Every record, down to the last line, must be given again exactly.

Dataset entries:
┌──

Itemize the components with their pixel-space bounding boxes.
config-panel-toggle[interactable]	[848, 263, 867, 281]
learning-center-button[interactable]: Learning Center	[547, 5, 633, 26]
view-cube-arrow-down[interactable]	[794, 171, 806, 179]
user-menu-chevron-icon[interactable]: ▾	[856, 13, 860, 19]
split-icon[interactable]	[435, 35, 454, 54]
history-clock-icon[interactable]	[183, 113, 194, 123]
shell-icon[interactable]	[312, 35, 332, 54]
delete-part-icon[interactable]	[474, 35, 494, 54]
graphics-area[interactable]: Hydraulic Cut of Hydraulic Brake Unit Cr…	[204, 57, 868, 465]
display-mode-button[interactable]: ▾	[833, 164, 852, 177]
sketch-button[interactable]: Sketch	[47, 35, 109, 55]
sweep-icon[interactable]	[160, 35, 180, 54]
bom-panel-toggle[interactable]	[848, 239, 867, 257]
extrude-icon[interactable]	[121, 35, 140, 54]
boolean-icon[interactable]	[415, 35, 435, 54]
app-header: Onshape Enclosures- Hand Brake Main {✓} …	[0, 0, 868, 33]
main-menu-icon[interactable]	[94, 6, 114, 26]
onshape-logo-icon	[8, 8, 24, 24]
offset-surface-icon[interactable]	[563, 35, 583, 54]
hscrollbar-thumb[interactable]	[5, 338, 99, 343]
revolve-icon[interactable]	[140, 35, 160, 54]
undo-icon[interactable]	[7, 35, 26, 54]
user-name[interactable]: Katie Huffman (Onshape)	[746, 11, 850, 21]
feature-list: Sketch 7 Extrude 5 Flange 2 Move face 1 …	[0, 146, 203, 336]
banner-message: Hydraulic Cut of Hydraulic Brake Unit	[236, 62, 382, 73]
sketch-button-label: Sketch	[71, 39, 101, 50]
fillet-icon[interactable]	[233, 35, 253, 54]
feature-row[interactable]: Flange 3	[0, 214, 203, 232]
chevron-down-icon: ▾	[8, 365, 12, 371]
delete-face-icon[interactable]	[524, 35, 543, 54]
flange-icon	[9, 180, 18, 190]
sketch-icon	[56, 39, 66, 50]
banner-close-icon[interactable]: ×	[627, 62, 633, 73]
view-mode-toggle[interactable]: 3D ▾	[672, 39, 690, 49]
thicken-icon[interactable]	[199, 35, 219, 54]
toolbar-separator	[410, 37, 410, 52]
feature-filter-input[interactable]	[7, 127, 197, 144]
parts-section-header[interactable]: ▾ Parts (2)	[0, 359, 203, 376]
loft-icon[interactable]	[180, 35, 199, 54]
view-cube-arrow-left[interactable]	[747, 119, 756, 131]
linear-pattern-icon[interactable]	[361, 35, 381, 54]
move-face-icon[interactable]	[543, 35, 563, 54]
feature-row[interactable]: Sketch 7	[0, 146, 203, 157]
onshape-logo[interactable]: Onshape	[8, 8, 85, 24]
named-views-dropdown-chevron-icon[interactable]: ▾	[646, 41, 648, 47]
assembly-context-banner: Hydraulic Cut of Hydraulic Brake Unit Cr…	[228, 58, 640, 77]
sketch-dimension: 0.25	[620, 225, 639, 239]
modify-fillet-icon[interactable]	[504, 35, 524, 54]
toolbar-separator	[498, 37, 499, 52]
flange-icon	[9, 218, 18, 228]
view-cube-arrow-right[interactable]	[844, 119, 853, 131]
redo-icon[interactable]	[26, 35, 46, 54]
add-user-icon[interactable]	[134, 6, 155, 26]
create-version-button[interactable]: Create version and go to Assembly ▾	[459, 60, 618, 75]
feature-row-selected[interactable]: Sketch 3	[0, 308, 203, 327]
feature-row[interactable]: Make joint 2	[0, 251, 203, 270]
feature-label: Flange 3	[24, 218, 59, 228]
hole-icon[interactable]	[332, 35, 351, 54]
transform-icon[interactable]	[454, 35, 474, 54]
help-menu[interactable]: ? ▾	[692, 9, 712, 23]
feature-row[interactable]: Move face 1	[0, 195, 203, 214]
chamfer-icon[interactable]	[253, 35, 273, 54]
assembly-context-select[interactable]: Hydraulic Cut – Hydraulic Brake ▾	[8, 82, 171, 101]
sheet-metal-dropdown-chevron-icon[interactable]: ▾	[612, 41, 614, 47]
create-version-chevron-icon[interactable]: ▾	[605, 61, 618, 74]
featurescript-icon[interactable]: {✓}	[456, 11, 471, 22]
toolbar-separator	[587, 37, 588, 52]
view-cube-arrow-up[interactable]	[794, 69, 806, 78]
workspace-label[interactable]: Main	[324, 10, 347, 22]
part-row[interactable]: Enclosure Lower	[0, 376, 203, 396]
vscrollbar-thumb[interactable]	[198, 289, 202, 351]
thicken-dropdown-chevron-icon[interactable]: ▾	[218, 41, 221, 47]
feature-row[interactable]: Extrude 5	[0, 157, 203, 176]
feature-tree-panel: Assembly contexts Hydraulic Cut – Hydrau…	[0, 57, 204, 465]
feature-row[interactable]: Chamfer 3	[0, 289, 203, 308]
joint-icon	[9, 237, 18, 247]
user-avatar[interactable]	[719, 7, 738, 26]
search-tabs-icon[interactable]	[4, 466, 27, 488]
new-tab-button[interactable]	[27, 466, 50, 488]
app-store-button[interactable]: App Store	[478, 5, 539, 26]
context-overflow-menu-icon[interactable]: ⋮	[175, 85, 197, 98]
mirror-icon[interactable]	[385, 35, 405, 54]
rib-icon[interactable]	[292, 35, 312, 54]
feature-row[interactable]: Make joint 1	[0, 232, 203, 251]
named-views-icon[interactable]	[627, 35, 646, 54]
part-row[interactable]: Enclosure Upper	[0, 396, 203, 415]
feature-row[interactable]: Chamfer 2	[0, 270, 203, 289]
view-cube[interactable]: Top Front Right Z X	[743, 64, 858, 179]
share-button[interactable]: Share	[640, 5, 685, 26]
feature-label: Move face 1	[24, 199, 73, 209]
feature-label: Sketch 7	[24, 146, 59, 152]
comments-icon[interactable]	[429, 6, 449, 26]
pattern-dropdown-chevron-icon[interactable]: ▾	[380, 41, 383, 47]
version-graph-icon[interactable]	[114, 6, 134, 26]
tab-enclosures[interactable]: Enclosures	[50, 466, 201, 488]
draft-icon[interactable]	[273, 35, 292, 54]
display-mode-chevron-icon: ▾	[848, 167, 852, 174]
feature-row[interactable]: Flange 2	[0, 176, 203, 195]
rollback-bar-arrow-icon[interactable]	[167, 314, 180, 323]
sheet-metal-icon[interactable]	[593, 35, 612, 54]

└──

Expected output:
Itemize the components with their pixel-space bounding boxes.
config-panel-toggle[interactable]	[848, 263, 867, 281]
learning-center-button[interactable]: Learning Center	[547, 5, 633, 26]
view-cube-arrow-down[interactable]	[794, 171, 806, 179]
user-menu-chevron-icon[interactable]: ▾	[856, 13, 860, 19]
split-icon[interactable]	[435, 35, 454, 54]
history-clock-icon[interactable]	[183, 113, 194, 123]
shell-icon[interactable]	[312, 35, 332, 54]
delete-part-icon[interactable]	[474, 35, 494, 54]
graphics-area[interactable]: Hydraulic Cut of Hydraulic Brake Unit Cr…	[204, 57, 868, 465]
display-mode-button[interactable]: ▾	[833, 164, 852, 177]
sketch-button[interactable]: Sketch	[47, 35, 109, 55]
sweep-icon[interactable]	[160, 35, 180, 54]
bom-panel-toggle[interactable]	[848, 239, 867, 257]
extrude-icon[interactable]	[121, 35, 140, 54]
boolean-icon[interactable]	[415, 35, 435, 54]
app-header: Onshape Enclosures- Hand Brake Main {✓} …	[0, 0, 868, 33]
main-menu-icon[interactable]	[94, 6, 114, 26]
onshape-logo-icon	[8, 8, 24, 24]
offset-surface-icon[interactable]	[563, 35, 583, 54]
hscrollbar-thumb[interactable]	[5, 338, 99, 343]
revolve-icon[interactable]	[140, 35, 160, 54]
undo-icon[interactable]	[7, 35, 26, 54]
user-name[interactable]: Katie Huffman (Onshape)	[746, 11, 850, 21]
feature-list: Sketch 7 Extrude 5 Flange 2 Move face 1 …	[0, 146, 203, 336]
banner-message: Hydraulic Cut of Hydraulic Brake Unit	[236, 62, 382, 73]
sketch-button-label: Sketch	[71, 39, 101, 50]
fillet-icon[interactable]	[233, 35, 253, 54]
feature-row[interactable]: Flange 3	[0, 214, 203, 232]
chevron-down-icon: ▾	[8, 365, 12, 371]
delete-face-icon[interactable]	[524, 35, 543, 54]
flange-icon	[9, 180, 18, 190]
sketch-icon	[56, 39, 66, 50]
banner-close-icon[interactable]: ×	[627, 62, 633, 73]
view-mode-toggle[interactable]: 3D ▾	[672, 39, 690, 49]
thicken-icon[interactable]	[199, 35, 219, 54]
toolbar-separator	[410, 37, 410, 52]
feature-filter-input[interactable]	[7, 127, 197, 144]
parts-section-header[interactable]: ▾ Parts (2)	[0, 359, 203, 376]
loft-icon[interactable]	[180, 35, 199, 54]
view-cube-arrow-left[interactable]	[747, 119, 756, 131]
linear-pattern-icon[interactable]	[361, 35, 381, 54]
move-face-icon[interactable]	[543, 35, 563, 54]
feature-row[interactable]: Sketch 7	[0, 146, 203, 157]
onshape-logo[interactable]: Onshape	[8, 8, 85, 24]
named-views-dropdown-chevron-icon[interactable]: ▾	[646, 41, 648, 47]
assembly-context-banner: Hydraulic Cut of Hydraulic Brake Unit Cr…	[228, 58, 640, 77]
sketch-dimension: 0.25	[620, 225, 639, 239]
modify-fillet-icon[interactable]	[504, 35, 524, 54]
toolbar-separator	[498, 37, 499, 52]
flange-icon	[9, 218, 18, 228]
view-cube-arrow-right[interactable]	[844, 119, 853, 131]
redo-icon[interactable]	[26, 35, 46, 54]
add-user-icon[interactable]	[134, 6, 155, 26]
create-version-button[interactable]: Create version and go to Assembly ▾	[459, 60, 618, 75]
feature-row-selected[interactable]: Sketch 3	[0, 308, 203, 327]
feature-row[interactable]: Make joint 2	[0, 251, 203, 270]
feature-label: Flange 3	[24, 218, 59, 228]
hole-icon[interactable]	[332, 35, 351, 54]
transform-icon[interactable]	[454, 35, 474, 54]
help-menu[interactable]: ? ▾	[692, 9, 712, 23]
feature-row[interactable]: Move face 1	[0, 195, 203, 214]
chamfer-icon[interactable]	[253, 35, 273, 54]
assembly-context-select[interactable]: Hydraulic Cut – Hydraulic Brake ▾	[8, 82, 171, 101]
sheet-metal-dropdown-chevron-icon[interactable]: ▾	[612, 41, 614, 47]
create-version-chevron-icon[interactable]: ▾	[605, 61, 618, 74]
featurescript-icon[interactable]: {✓}	[456, 11, 471, 22]
toolbar-separator	[587, 37, 588, 52]
view-cube-arrow-up[interactable]	[794, 69, 806, 78]
workspace-label[interactable]: Main	[324, 10, 347, 22]
part-row[interactable]: Enclosure Lower	[0, 376, 203, 396]
vscrollbar-thumb[interactable]	[198, 289, 202, 351]
thicken-dropdown-chevron-icon[interactable]: ▾	[218, 41, 221, 47]
feature-row[interactable]: Extrude 5	[0, 157, 203, 176]
feature-tree-panel: Assembly contexts Hydraulic Cut – Hydrau…	[0, 57, 204, 465]
feature-row[interactable]: Chamfer 3	[0, 289, 203, 308]
joint-icon	[9, 237, 18, 247]
user-avatar[interactable]	[719, 7, 738, 26]
search-tabs-icon[interactable]	[4, 466, 27, 488]
new-tab-button[interactable]	[27, 466, 50, 488]
app-store-button[interactable]: App Store	[478, 5, 539, 26]
context-overflow-menu-icon[interactable]: ⋮	[175, 85, 197, 98]
mirror-icon[interactable]	[385, 35, 405, 54]
rib-icon[interactable]	[292, 35, 312, 54]
feature-row[interactable]: Make joint 1	[0, 232, 203, 251]
named-views-icon[interactable]	[627, 35, 646, 54]
part-row[interactable]: Enclosure Upper	[0, 396, 203, 415]
feature-row[interactable]: Chamfer 2	[0, 270, 203, 289]
view-cube[interactable]: Top Front Right Z X	[743, 64, 858, 179]
share-button[interactable]: Share	[640, 5, 685, 26]
feature-label: Move face 1	[24, 199, 73, 209]
feature-label: Sketch 7	[24, 146, 59, 152]
comments-icon[interactable]	[429, 6, 449, 26]
pattern-dropdown-chevron-icon[interactable]: ▾	[380, 41, 383, 47]
version-graph-icon[interactable]	[114, 6, 134, 26]
tab-enclosures[interactable]: Enclosures	[50, 466, 201, 488]
draft-icon[interactable]	[273, 35, 292, 54]
display-mode-chevron-icon: ▾	[848, 167, 852, 174]
feature-row[interactable]: Flange 2	[0, 176, 203, 195]
rollback-bar-arrow-icon[interactable]	[167, 314, 180, 323]
sheet-metal-icon[interactable]	[593, 35, 612, 54]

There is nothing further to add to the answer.